First off, let’s establish that as you get older, an annual checkup is a must, and then I can go on to say that there are certain questions senior ladies should ask their doctor at these appointments. Even if you aren’t showing any real outer signs of aging (because you’ve looked after yourself, following a healthy diet and exercising regularly as a lifestyle choice,) age will be taking its toll on your inner body. However healthy you may or may not feel, these are the questions senior ladies should ask their doctor at your annual checkup.
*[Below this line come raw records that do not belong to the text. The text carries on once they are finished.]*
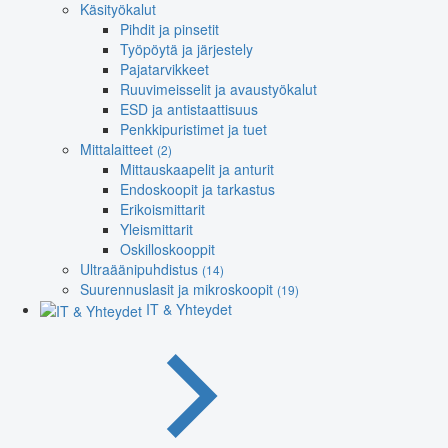
Käsityökalut
Pihdit ja pinsetit
Työpöytä ja järjestely
Pajatarvikkeet
Ruuvimeisselit ja avaustyökalut
ESD ja antistaattisuus
Penkkipuristimet ja tuet
Mittalaitteet
(2)
Mittauskaapelit ja anturit
Endoskoopit ja tarkastus
Erikoismittarit
Yleismittarit
Oskilloskooppit
Ultraäänipuhdistus
(14)
Suurennuslasit ja mikroskoopit
(19)
IT & Yhteydet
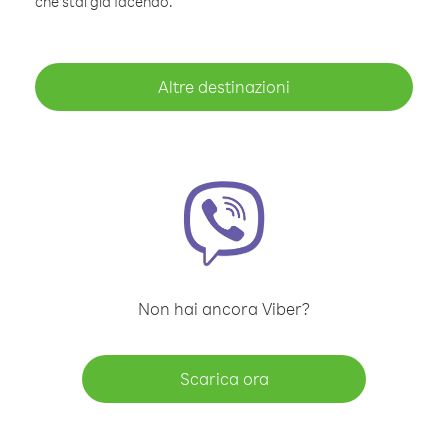
che stai già facendo.
Altre destinazioni
Non hai ancora Viber?
Scarica ora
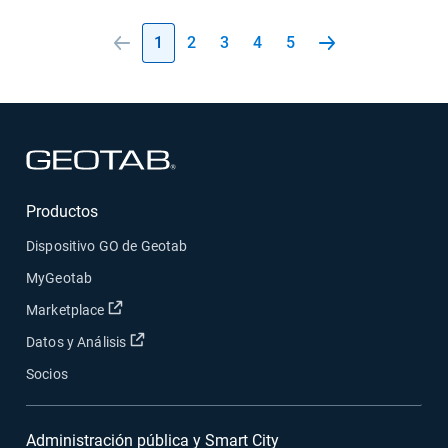
1
2
3
4
5
Abrir en una nueva ventana
Productos
Dispositivo GO de Geotab
MyGeotab
Abrir en una nueva ventana
Marketplace
Abrir en una nueva ventana
Datos y Análisis
Socios
Administración pública y Smart City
1. Are the Medications I’m Taking Still Relevant?
Are the medicines that I am taking still relevant is one of the most important questions senior ladies should ask their doctor. If you have a long term illness that you have kept under control for a number of years, then chances are that you haven’t changed your meds. However, over the years our bodies change and we need to tweak our medication to ensure that we get the best effects. You don’t want to be breaking your bank with medications that don’t work the way they should. Every time you see the doc, ask them about your current medication and whether it is still right for your age, weight and health condition. Also, make sure you ask the pharmacist about the relevancy of the over-the-counter meds you buy too.
2. Do You Recommend Any Annual Screenings?
There is no hiding from the fact that as we grow older our bodies change and new health problems develop. That is why one of the questions senior ladies should ask their doctor is about annual screenings to ensure that your body is in tip top shape. Don’t be shy, ask you doc to sign you up for an annual mammogram, colonoscopy or pap smear.
3. Am I within a Healthy Weight Range?
Carrying too much weight tends to cause all kinds of health problems, as does being underweight. You might not be too sure what your weight is, and if you do know, you might not know if it is healthy or not. Hop on the doctor’s scales and ask the doc if you’re in the right weight range for your height and age. Being a healthy weight can help you to avoid health conditions such as heart disease, cancer and diabetes.
4. How is My Blood Pressure?
Every time I go to the doctors and have my blood pressure done, they say a load of numbers to me and I’ve got no idea what they mean. When your doctor takes your blood pressure you should ask if it is okay, and if not how can you improve it. High blood pressure in senior ladies can lead to kidney disease, strokes and cardiovascular disease.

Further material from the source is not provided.